Ese pasado ganador que no golpeaba en absoluto el bolsillo -siguiendo el mismo ejemplo de Estados Unidos- viene en un paquetico con otras tantas ideas, como derechos y libertades (inserte aquí cualquier elemento de la larga lista de espacios perdidos y/o retrocesos), que, lejos de camuflajearse en el discurso, han ganado tanto o más protagonismo que el encarecimiento de los precios de la canasta básica. Porque sí, es más fácil pensar en bloque, con información encapsulada, sin demasiado detalle. Esto, claramente combinado con los ingredientes básicos de la propaganda, nos hace creer que si estamos de acuerdo con algo específico que funcionaba en el pasado, muy seguramente estaremos de acuerdo con las demás cosas que coexistían en ese pasado. No puedes comprar solo la mesa, te tienes que llevar las sillas también porque nos han hecho creer que es mejor así. La industria de la nostalgia avanzó varios kilómetros no solo en la cultura, sino también en la política, ejercitando el músculo del conservadurismo, es decir, dando brincos hacia atrás.
De la noche a la mañana -por decir en los últimos ocho años-, la evolución, el avance y el progreso son ponderados negativamente. Inclusive contrariando su significado semántico -Ojo, hace rato ya dejamos de hablar de los precios de los productos-. Los defensores del pasado igualaron el progresismo con un insulto, acortándolo en un término más seductor: Progre. El futuro fue convertido en un escalón al que no hay que subir, aunque lo tengamos al frente, porque en el presente tenemos demasiados indicios de que ese futuro, lejos de ser mejor, será mucho peor… Entonces no hay nada más moderno que la nostalgia, porque, no hay nada más añejo que el futuro.

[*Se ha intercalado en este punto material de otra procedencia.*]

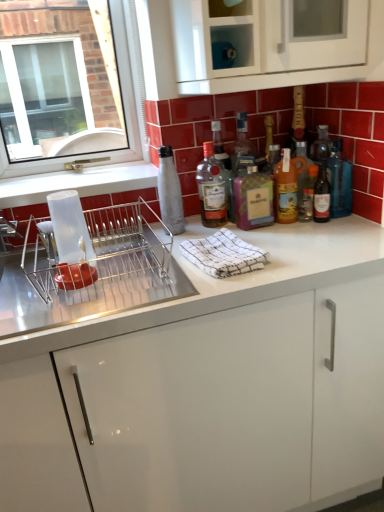 Question: Does translucent glass bottles at center, the 5th bottle from the left, have a lesser height compared to white textured cloth at center?

Choices:
 (A) yes
 (B) no

Answer: (B)

Question: From the image's perspective, is translucent glass bottles at center, the 5th bottle from the left, above white textured cloth at center?

Choices:
 (A) yes
 (B) no

Answer: (A)

Question: From a real-world perspective, is translucent glass bottles at center, the 5th bottle from the left, located beneath white textured cloth at center?

Choices:
 (A) yes
 (B) no

Answer: (B)

Question: From a real-world perspective, is translucent glass bottles at center, the 5th bottle from the left, on white textured cloth at center?

Choices:
 (A) no
 (B) yes

Answer: (B)

Question: Is translucent glass bottles at center, the 2th bottle viewed from the right, with white textured cloth at center?

Choices:
 (A) yes
 (B) no

Answer: (B)

Question: Is translucent glass bottles at center, the 5th bottle from the left, at the left side of white textured cloth at center?

Choices:
 (A) no
 (B) yes

Answer: (A)

Question: From a real-world perspective, does metallic silver dish rack at left stand above matte glass bottle at center, the 2th bottle positioned from the left?

Choices:
 (A) no
 (B) yes

Answer: (A)

Question: Does metallic silver dish rack at left turn towards matte glass bottle at center, the 2th bottle positioned from the left?

Choices:
 (A) no
 (B) yes

Answer: (A)

Question: Is metallic silver dish rack at left wider than matte glass bottle at center, the 2th bottle positioned from the left?

Choices:
 (A) no
 (B) yes

Answer: (B)

Question: Is metallic silver dish rack at left touching matte glass bottle at center, the 2th bottle positioned from the left?

Choices:
 (A) no
 (B) yes

Answer: (A)

Question: Does metallic silver dish rack at left come behind matte glass bottle at center, acting as the 5th bottle starting from the right?

Choices:
 (A) no
 (B) yes

Answer: (A)

Question: From the image's perspective, is metallic silver dish rack at left located beneath matte glass bottle at center, the 2th bottle positioned from the left?

Choices:
 (A) no
 (B) yes

Answer: (B)

Question: Is translucent amber bottle at center, placed as the third bottle when sorted from right to left, closer to camera compared to white glossy cabinet at center, arranged as the first cabinetry when ordered from the bottom?

Choices:
 (A) yes
 (B) no

Answer: (B) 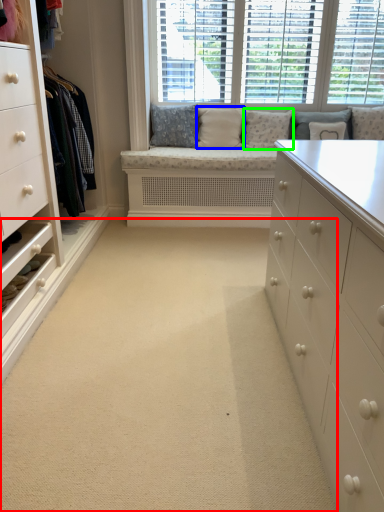 Question: Which object is positioned closest to plain (highlighted by a red box)? Select from pillow (highlighted by a blue box) and pillow (highlighted by a green box).

Choices:
 (A) pillow
 (B) pillow

Answer: (B) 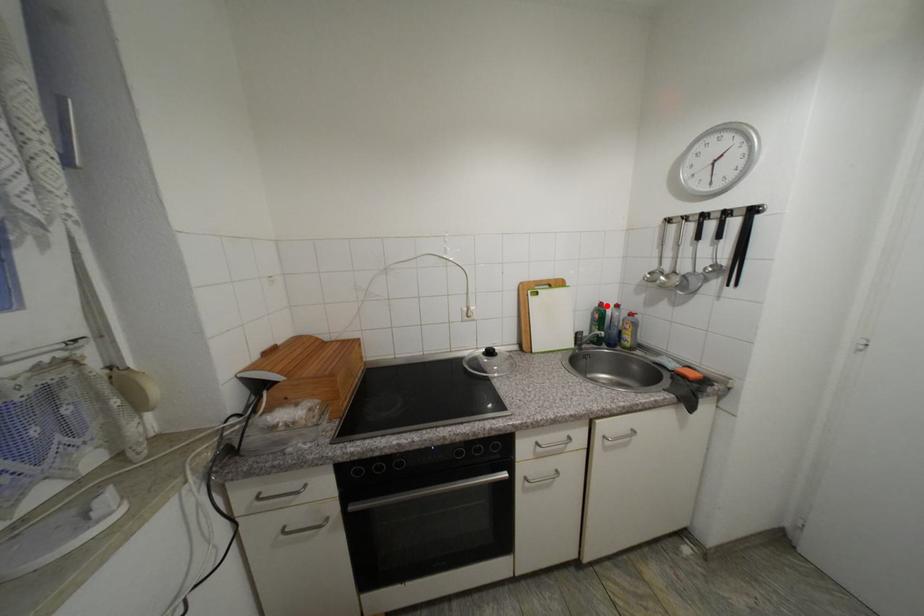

Excelente post. Siento que esta mezcla de nostalgia con regresión es como mejor malo conocido que bueno por conocer. Hay que estudiar el pasado para forjar un mejor futuro; pero siento que nos falta mucho por aprender...
Excelente y muy pertinente. En el mismo texto está entre líneas el por qué buscar volver al pasado (imposible, punto), en lugar de disfrutar su recuerdo hoy, (vinilos, etc), nos lleva a la frustración: cuando algo se hace conocido (no cuando se vuelve mainstream) es posible comercializarlo. Muchas veces esa comercialización no tiene el alma sino solo el envoltorio, lo que se transmite es mas medio que la idea real, y a veces genera rechazo, aunque hablemos de progresar, porque com esta “fórmula” es algo negativo.
Por esa misma razón vemos un aumento de corrientes que van contra el desarrollo de la civilización y que pensábamos ya estaban erradicadas, y es que se encontró como comercializarlas, se venden “bien”, incluso aunque lo que se vende es la soga que nos ahorca.